L6 — Tokenizer + incremental detokenize

Stream text fragments out per token without re-decoding the full sequence each step.

6.1 Why this is its own lesson

L5's loop has tokenizer.decode(outputs[rid]) at the end. Fine for batch jobs, broken for streaming servers. Two naïve approaches both fail:

Decode each token alone, concatenate. Breaks on multi-byte UTF-8. The Chinese char 你 is 3 bytes that a BPE tokenizer often splits across multiple tokens. decode([single_byte_token]) → UnicodeDecodeError or silent \ufffd.
Decode the full history every step. Correct but O(N²); visible above ~256 tokens.

The right answer is a small window + diff trick, with one subtle correctness gap to handle.

6.2 The window-diff algorithm

K = 4   # tokens ≥ max UTF-8 char in bytes

class IncrementalDetokenizer:
    def __init__(self, tokenizer, prompt_ids):
        self.tokenizer   = tokenizer
        self.tokens      = prompt_ids.tolist()
        self.emitted_len = len(tokenizer.decode(prompt_ids, skip_special_tokens=False))

    def push(self, new_token_id):
        self.tokens.append(new_token_id)
        start = max(0, len(self.tokens) - K)
        window         = self.tokens[start:]
        decoded_window = self.tokenizer.decode(window, skip_special_tokens=False)

        if decoded_window.endswith("\ufffd"):
            return ""                                            # still mid-char

        prefix_text = self.tokenizer.decode(
            self.tokens[start:-1], skip_special_tokens=False,
        )
        if "\ufffd" in prefix_text:
            # the previous step had partial chars that this token resolved.
            # window-diff is unreliable; fall back to the global cursor.
            full = self.tokenizer.decode(self.tokens, skip_special_tokens=False)
            new_text = full[self.emitted_len:]
        else:
            new_text = decoded_window[len(prefix_text):]

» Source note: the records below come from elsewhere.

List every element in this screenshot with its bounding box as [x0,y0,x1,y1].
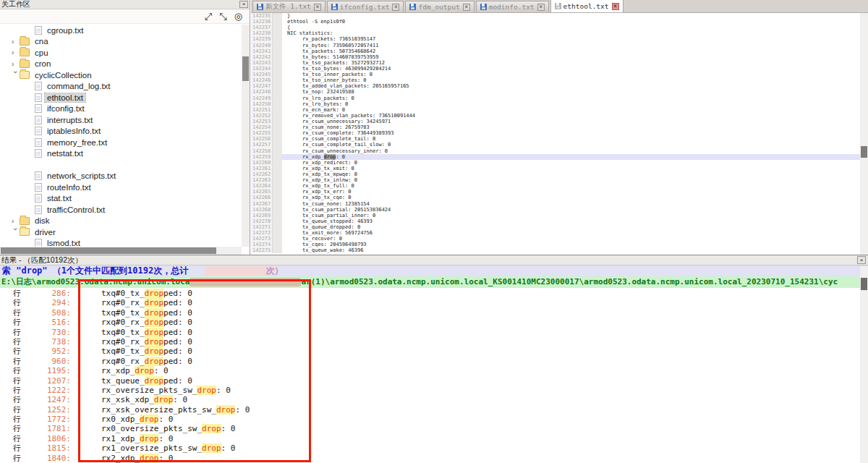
editor-line: 142268 tx_csum_partial: 205153836424 [251,207,860,213]
result-row[interactable]: 行738:rxq#0_rx_dropped: 0 [0,337,860,347]
tree-item-label: cpu [33,48,51,57]
result-row[interactable]: 行730:txq#0_tx_dropped: 0 [0,328,860,337]
chevron-down-icon[interactable]: › [12,228,20,236]
line-text: rx_csum_unnecessary: 34245971 [282,119,860,124]
tree-item-netstat-txt[interactable]: netstat.txt [0,148,242,160]
result-row[interactable]: 行294:rxq#0_rx_dropped: 0 [0,298,860,307]
close-icon[interactable]: × [392,4,399,11]
tree-item-stat-txt[interactable]: stat.txt [0,193,242,205]
line-number: 142242 [251,54,273,60]
result-row[interactable]: 行286:txq#0_tx_dropped: 0 [0,289,860,298]
workspace-horizontal-scrollbar[interactable] [0,247,242,255]
row-label: 行 [0,395,22,404]
result-row[interactable]: 行516:rxq#0_rx_dropped: 0 [0,318,860,327]
workspace-vertical-scrollbar-thumb[interactable] [242,56,249,81]
line-text: tx_xmit_more: 569724756 [282,230,860,236]
tab-fdm-output[interactable]: fdm_output× [405,1,474,12]
line-number: 142275 [251,247,273,253]
tree-item-cron[interactable]: ›cron [0,59,242,70]
tree-item-cycliccollection[interactable]: ›cyclicCollection [0,69,242,81]
search-results-panel: 结果 - （匹配10192次） × 索 "drop" （1个文件中匹配到1019… [0,255,868,463]
result-row[interactable]: 行508:txq#0_tx_dropped: 0 [0,308,860,318]
results-vertical-scrollbar-thumb[interactable] [861,278,867,290]
result-row[interactable]: 行1207:tx_queue_dropped: 0 [0,376,860,386]
line-number: 142252 [251,113,273,119]
tree-item-command-log-txt[interactable]: command_log.txt [0,81,242,93]
result-text: rx1_oversize_pkts_sw_drop: 0 [101,443,235,453]
search-summary-text: 索 "drop" （1个文件中匹配到10192次，总计 [2,266,188,276]
collapse-all-icon[interactable]: ⤡ [219,12,226,22]
tree-item-ifconfig-txt[interactable]: ifconfig.txt [0,103,242,115]
close-icon[interactable]: × [537,4,545,11]
tab--1-txt[interactable]: 新文件 1.txt× [252,1,326,12]
row-label: 行 [0,347,22,356]
tree-item-driver[interactable]: ›driver [0,226,242,238]
chevron-down-icon[interactable]: › [12,71,20,79]
result-row[interactable]: 行1772:rx0_xdp_drop: 0 [0,415,860,424]
tree-item-cpu[interactable]: ›cpu [0,47,242,59]
tree-item-iptablesinfo-txt[interactable]: iptablesInfo.txt [0,126,242,137]
editor-vertical-scrollbar-thumb[interactable] [861,146,867,158]
result-row[interactable]: 行1222:rx_oversize_pkts_sw_drop: 0 [0,386,860,395]
tab-modinfo-txt[interactable]: modinfo.txt× [476,1,549,12]
row-label: 行 [0,328,22,337]
result-row[interactable]: 行1781:rx0_oversize_pkts_sw_drop: 0 [0,424,860,433]
tree-item-lsmod-txt[interactable]: lsmod.txt [0,238,242,247]
tree-item-interrupts-txt[interactable]: interrupts.txt [0,114,242,126]
tree-item-label: stat.txt [45,194,74,203]
tree-item-ethtool-txt[interactable]: ethtool.txt [0,92,242,103]
save-icon [257,4,263,10]
tab-label: modinfo.txt [489,3,535,11]
chevron-right-icon[interactable]: › [12,38,20,46]
results-header-title: 结果 - （匹配10192次） [1,255,82,264]
result-row[interactable]: 行1840:rx2_xdp_drop: 0 [0,454,860,463]
workspace-horizontal-scrollbar-thumb[interactable] [1,247,216,254]
results-vertical-scrollbar[interactable] [860,266,868,463]
close-icon[interactable]: × [463,4,470,11]
tab-ifconfig-txt[interactable]: ifconfig.txt× [327,1,404,12]
workspace-close-icon[interactable]: × [239,1,248,8]
tree-item-routeinfo-txt[interactable]: routeInfo.txt [0,182,242,193]
close-icon[interactable]: × [314,4,321,11]
chevron-right-icon[interactable]: › [12,48,20,56]
locate-file-icon[interactable]: ◎ [234,12,242,22]
result-row[interactable]: 行1815:rx1_oversize_pkts_sw_drop: 0 [0,443,860,453]
result-row[interactable]: 行1252:rx_xsk_oversize_pkts_sw_drop: 0 [0,405,860,415]
chevron-right-icon[interactable]: › [12,217,20,225]
editor-vertical-scrollbar[interactable] [860,13,868,255]
result-row[interactable]: 行960:rxq#0_rx_dropped: 0 [0,357,860,366]
match-highlight: drop [324,154,336,160]
tree-item-trafficcontrol-txt[interactable]: trafficControl.txt [0,204,242,216]
tree-item-label: routeInfo.txt [45,183,93,192]
tree-item-memory-free-txt[interactable]: memory_free.txt [0,137,242,148]
fold-margin [273,247,282,253]
line-number: 142257 [251,142,273,148]
chevron-right-icon[interactable]: › [12,60,20,68]
editor-line: 142273 tx_recover: 0 [251,236,860,242]
match-highlight: drop [135,366,154,375]
tree-item-network-scripts-txt[interactable]: network_scripts.txt [0,171,242,182]
save-icon [480,4,487,10]
workspace-vertical-scrollbar[interactable] [242,25,250,247]
result-row[interactable]: 行1806:rx1_xdp_drop: 0 [0,434,860,443]
tab-ethtool-txt[interactable]: ethtool.txt× [550,0,624,12]
tree-item-cna[interactable]: ›cna [0,36,242,48]
fold-margin [273,236,282,242]
expand-all-icon[interactable]: ⤢ [205,12,212,22]
result-row[interactable]: 行952:txq#0_tx_dropped: 0 [0,347,860,356]
search-summary-row[interactable]: 索 "drop" （1个文件中匹配到10192次，总计 次） [0,266,868,276]
editor-line: 142247 tx_added_vlan_packets: 2051659571… [251,83,860,89]
tree-item-cgroup-txt[interactable]: cgroup.txt [0,25,242,36]
result-file-path-row[interactable]: E:\日志\armod0523.odata.ncmp.unicom.loca a… [0,276,868,288]
file-icon [35,104,42,113]
editor-body[interactable]: 142235}142236ethtool -S enp1s0f0142237{1… [251,13,860,255]
results-close-icon[interactable]: × [857,256,866,264]
result-row[interactable]: 行1247:rx_xsk_xdp_drop: 0 [0,395,860,404]
close-icon[interactable]: × [612,3,619,10]
line-text: tx_recover: 0 [282,236,860,242]
row-label: 行 [0,337,22,347]
tree-item-disk[interactable]: ›disk [0,216,242,227]
line-number: 142253 [251,119,273,124]
fold-margin [273,148,282,154]
result-row[interactable]: 行1195:rx_xdp_drop: 0 [0,366,860,375]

        self.emitted_len += len(new_text)
        return new_text

    def flush(self):
        final = self.tokenizer.decode(self.tokens, skip_special_tokens=False)
        if len(final) == self.emitted_len:
            return ""
        out = final[self.emitted_len:]
        self.emitted_len = len(final)
        return out

Window of K=4 tokens. Enough for any UTF-8 char (max 4 bytes).
Endswith check. If the new window ends with the replacement char, we're mid-char globally — wait for more tokens.
Diff via decode(window[:-1]). Fast path; the new text is the suffix difference.
Fallback when prefix has \ufffd. See §6.3.

6.3 The subtle bug that bites every implementation

Consider an emoji that splits into 3 BPE tokens, like 🫨 = [9284, 104, 101] in Qwen3:

push(9284) -> ''       (decoded window ends with \ufffd, wait)
push(104)  -> ''       (still mid-char)
push(101)  -> ???      (emoji is now complete)

Without the fallback at push 3:

decoded_window = "🫨"             (clean; does NOT end with \ufffd)
prefix_text    = "\ufffd\ufffd"  (two replacement chars for 2 partial bytes)
new_text       = decoded_window[len(prefix_text):]
               = "🫨"[ len(context) + 2 :]
               = "🫨"[1:]
               = ""                       ← BUG: emoji never emits

The diff math overshoots because prefix_text (N+2 chars) is longer than decoded_window (N+1 chars). The emoji would only appear at the next flush().

The if "\ufffd" in prefix_text branch detects exactly this case and falls back to full[emitted_len:], which is the ground-truth diff against what we actually emitted.

student question If I see \ufffd, I don't emit and don't update emitted_len, right? Doesn't that handle it?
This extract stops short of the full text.